La fibrillazione atriale è la forma più frequente di aritmia nella pratica clinica: ne è affetto il 6% degli individui sopra i 65 anni di età. Le terapie tradizionali sono spesso in grado di ripristinare il ritmo sinusale ma sono associate a un'alta percentuale di recidive, soprattutto quando la fibrillazione atriale è presente da molto tempo.
Studi sperimentali e clinici avevano suggerito un potenziale beneficio di una classe di farmaci, i sartani, bloccanti dei recettori per l'angiotensina II - generalmente usati per l'ipertensione e lo scompenso cardiaco - nella prevenzione degli episodi di fibrillazione atriale. I dati erano incoraggianti, ma condotti con metodologie non adeguate a verificare in modo definitivo questa ipotesi.
Per questo motivo è stato pianificato lo studio GISSI-AF, il cui scopo era di valutare se l'aggiunta di Valsartan alla terapia di routine per la patologia cardiovascolare di base potesse ridurre le recidive di fibrillazione atriale nei pazienti con una storia di fibrillazione atriale recente e associata con malattie/comorbilità cardiovascolari (ipertensione arteriosa nella maggioranza, cardiopatia ischemica, insufficienza cardiaca, diabete).
Sulla prestigiosa rivista scientifica New England Journal of Medicine, nel numero di oggi, sono pubblicati i risultati dello studio GISSI-AF (Atrial Fibrillation), molto atteso dalla comunità scientifica internazionale, il cui obiettivo era di valutare l'efficacia di Valsartan nel prevenire gli episodi di fibrillazione atriale.
Come i precedenti studi GISSI, la ricarca è frutto della collaborazione tra l'Istituto Mario Negri e l'ANMCO (Associazione Nazionale Medici Cardiologi Ospedalieri).
Lo studio GISSI-AF è stato condotto su 1442 pazienti, con un'età media di 68 anni, in 114 centri cardiologici distribuiti su tutto il territorio nazionale.
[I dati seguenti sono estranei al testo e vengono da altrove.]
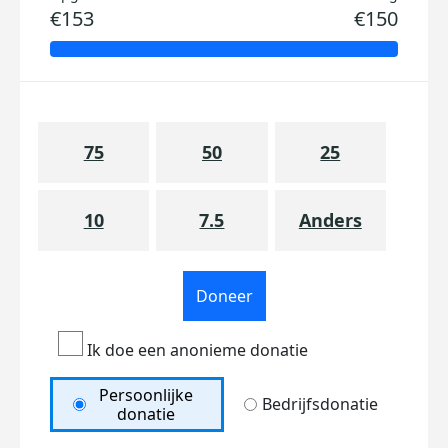
€153
€150
75
50
25
10
7.5
Anders
Doneer
Ik doe een anonieme donatie
Persoonlijke
Bedrijfsdonatie
donatie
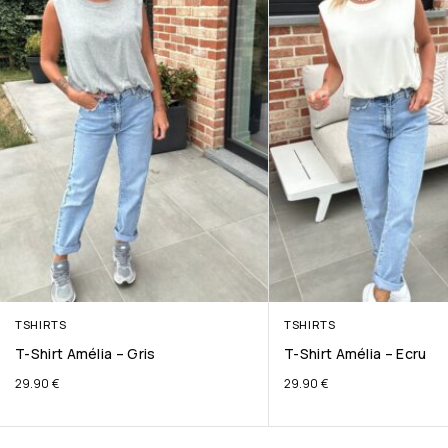
TSHIRTS
TSHIRTS
T-Shirt Amélia – Gris
T-Shirt Amélia – Ecru
29.90
€
29.90
€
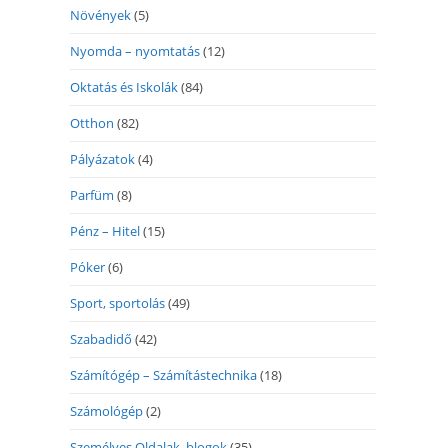
Növények
(5)
Nyomda – nyomtatás
(12)
Oktatás és Iskolák
(84)
Otthon
(82)
Pályázatok
(4)
Parfüm
(8)
Pénz – Hitel
(15)
Póker
(6)
Sport, sportolás
(49)
Szabadidő
(42)
Számítógép – Számítástechnika
(18)
Számológép
(2)
Személyes Oldalak, blogok
(35)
Metà dei pazienti ha assunto Valsartan per circa un anno e l'altra metà ha assunto invece un placebo.
I risultati non sono stati favorevoli come si era auspicato: la prima recidiva di fibrillazione atriale, che era l'obiettivo principale dello studio, non è risultata significativamente ritardata dall'uso di Valsartan rispetto al placebo così come non è risultato ridotto il numero di pazienti con più di un episodio di fibrillazione atriale, l'altro obiettivo co-primario  dello studio.
Solo nel sottogruppo dei pazienti con scompenso cardiaco e/o disfunzione ventricolare sinistra, in cui è stata osservata una tendenza a un effetto lievemente migliore di Valsartan rispetto al placebo. Per quanto riguarda il profilo di tollerabilità e sicurezza si è confermato quanto già si sapeva: il trattamento con Valsartan è stato ben tollerato al massimo dosaggio (320 mg/die) nella maggioranza dei pazienti entrati nello studio.
Come interpretare questi risultati? "Le cause della fibrillazione atriale sono complesse e comprendono una serie di alterazioni a livello degli atri del cuore che producono nel tempo delle alterazioni della loro struttura (come la fibrosi dell'atrio) che i sartani dovrebbero contrastare e far regredire. E' possibile pero' che questa azione si esprima su tempi più lunghi di un anno (tempo di durata del GISSI-AF) e che nei soggetti con una lunga storia di episodi ripetuti di fibrillazione atriale, le alterazioni elettriche del cuore prevalgano sulle alterazioni strutturali, provocando le recidive. Il Valsartan non può quindi essere considerato un "antiaritmico", pur mantenendo le indicazioni all'uso per gran parte delle condizioni cardiovascolari che possono determinare l’insorgenza di fibrillazione atriale, come ipertensione arteriosa, scompenso cardiaco, malattia coronarica documentata, diabete mellito ad alto rischio, insufficienza renale" afferma Roberto Latini, Co-chairman dello studio.

Il gruppo GISSI
Il gruppo GISSI (Gruppo Italiano per lo Studio della Sopravvivenza nell'Infarto Miocardico, nato dalla collaborazione tra l'Istituto di Ricerche Farmacologiche Mario Negri e l'ANMCO, che ne hanno insieme promosso l'attività da più di 20 anni), è oggi considerato uno dei più qualificati team di ricerca nel mondo in campo cardiovascolare. 
Il GISSI ha prodotto una serie di studi clinici di grandi dimensioni, che hanno coinvolto più di 60.000 pazienti colpiti da infarto miocardico. Gli studi GISSI hanno ottenuto numerosi riconoscimenti nel mondo della cardiologia internazionale e sono considerati un punto di riferimento metodologico.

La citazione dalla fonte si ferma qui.